Interior Secretary Ken Salazar signaled last week that the department is close to completing final regulations for hydraulic fracturing (fracking) in drilling operations on public lands. He also touted the Obama administration’s progress on the energy front, while accusing Republicans of pursuing “fairy tale” policies that were out of sync with the needs of the public.

“I can’t give a specific timeline [on the fracking regulations], but we’re pretty close. It will be soon. We’re working on it,” he told NGI following a luncheon at the National Press Club in Washington, DC. The secretary was bombarded with questions from reporters about the timeframe for the fracking regulations.

“The finality of [the] rules has not been achieved. We are in the process of working on the final details of all that,” Salazar said. “We are doing the kind of editing on them to make sure they will be clear.”

Because natural gas “would power the economy of the United States for the next 100 years,” the Obama administration “will move forward and continue to cheer-lead and push for a robust natural gas agenda,” Salazar said.

At the same time, “it’s important that people understand that unless we do it safely and we do it responsibly, we could essentially create the Achilles heel for this great promise of the United States in terms of domestic energy production.” The fracking regulations will be “common sense rules” calling for the disclosure of fracking fluids that are injected into the ground and wellbore integrity measures to prevent contamination of water and monitoring requirements for flowback water.

In his address to reporters and executives, Salazar attacked Republicans for moving forward with “fairy tale” energy policies that are based primarily on campaign and political rhetoric. “There is…this imagined energy world.

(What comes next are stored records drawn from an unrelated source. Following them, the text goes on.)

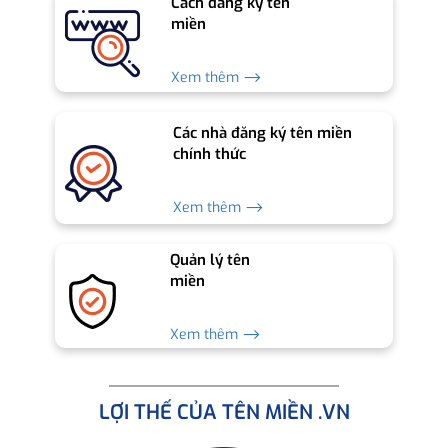
Cách đăng ký tên
miền
Xem thêm ⟶
Các nhà đăng ký tên miền
chính thức
Xem thêm ⟶
Quản lý tên
miền
Xem thêm ⟶
LỢI THẾ CỦA TÊN MIỀN .VN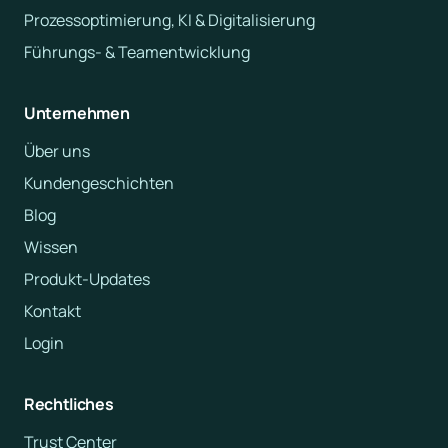
Prozessoptimierung, KI & Digitalisierung
Führungs- & Teamentwicklung
Unternehmen
Über uns
Kundengeschichten
Blog
Wissen
Produkt-Updates
Kontakt
Login
Rechtliches
Trust Center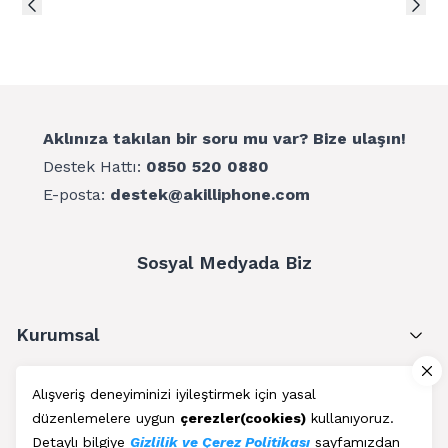
Aklınıza takılan bir soru mu var? Bize ulaşın!
Destek Hattı:
0850 520 0880
E-posta:
destek@akilliphone.com
Sosyal Medyada Biz
Kurumsal
Müşteri Hizmetleri
Alışveriş deneyiminizi iyileştirmek için yasal
düzenlemelere uygun
çerezler(cookies)
kullanıyoruz.
Üyelik
Detaylı bilgiye
Gizlilik ve Çerez Politikası
sayfamızdan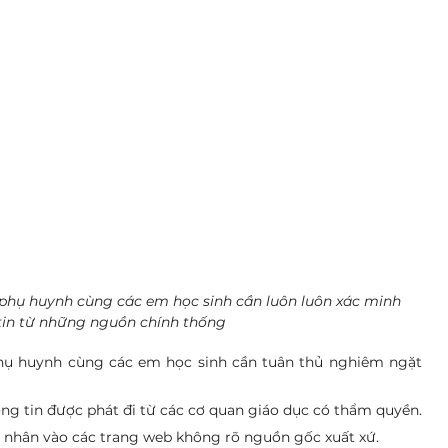
 phụ huynh cùng các em học sinh cần luôn luôn xác minh 
tin từ những nguồn chính thống
phụ huynh cùng các em học sinh cần tuân thủ nghiêm ngặt 
ng tin được phát đi từ các cơ quan giáo dục có thẩm quyền.
á nhân vào các trang web không rõ nguồn gốc xuất xứ.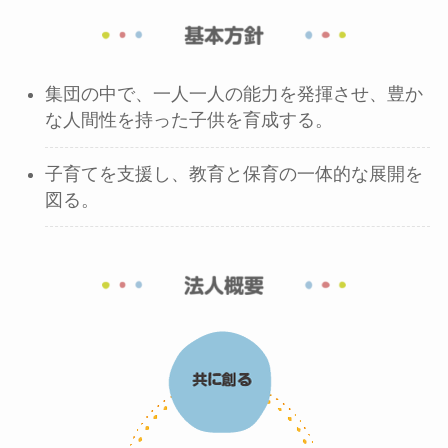
集団の中で、一人一人の能力を発揮させ、豊か
な人間性を持った子供を育成する。
子育てを支援し、教育と保育の一体的な展開を
図る。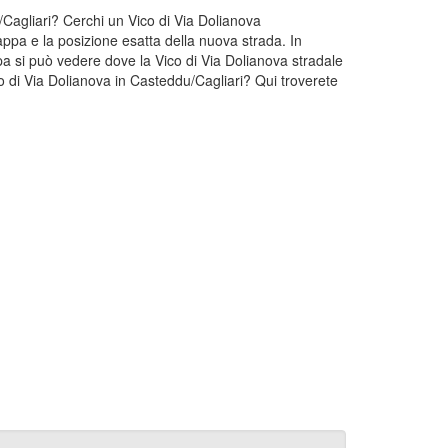
u/Cagliari? Cerchi un Vico di Via Dolianova
appa e la posizione esatta della nuova strada. In
pa si può vedere dove la Vico di Via Dolianova stradale
co di Via Dolianova in Casteddu/Cagliari? Qui troverete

The world of fairy tales. I would say falseholds that we often see here in Washington, DC. And it’s in [that] imaginary world that we see the continuing growing divide in the energy debate in America,” he said.

“The divide is not among ordinary America. It is between some people [lawmakers] here in Washington, DC. It is a divide between the real energy world that we work on every day and the imagined fairy tale world,” which Salazar said is the invention of campaign and political rhetoric.

“The good news is that the imagined energy world is actually very small. I think you can…find its edge when you walk out of the House of Representatives.” The public is less divided over energy than lawmakers believe, Salazar said. “The reality is that overwhelmingly Americans agree on energy…Americans know what they want,” and support the development of both conventional and renewable energy.

“Americans want to see the continued expansion of offshore drilling, but they also believe that you need to choose the right places for that drilling to take place and that you need to enforce strong safety standards to protect [the] people and the environment,” Salazar said.

He defended the department against criticism that permitting in the Gulf of Mexico (GOM) continues to be sluggish. “The Gulf is back…the critics don’t know what the facts are,” he said. Salazar acknowledged, however, that Interior is much more rigorous in processing permits for offshore drilling in the aftermath of the Macondo well blowout that lead to the explosion aboard the Deepwater Horizon rig (see NGI, April 26, 2010).

In the Alaska offshore, Salazar said that if Shell Oil is given the green light to drill in the Beaufort and Chukchi seas, “it will be done under the most [closely watched] exploration program in the history of the world. [see NGI, April 2]” He said the department would make a decision on Shell’s application to drill in a “timely manner.”

Salazar further said Interior has taken steps to reduce the number of onshore leases that are protested and held up in court. When he became secretary, the office was in “disarray” with half of all oil and gas leases being protested, he said. Since then, Interior has adopted the “smart-from-the-start approach so that fewer leases end up in court.”

He called on Congress to pass three pieces of legislation this year: a bill codifying the reforms that Interior implemented in the wake of the Macondo well blowout; legislation approving an agreement between the United States and Mexico to allow for the development along the two countries’ maritime boundary in the GOM (see NGI, Feb. 27); and a bill implementing policy to promote the development of renewable energy.

“Is it likely Congress will rise to the occasion [on these three bills]? I would hope so,” Salazar said.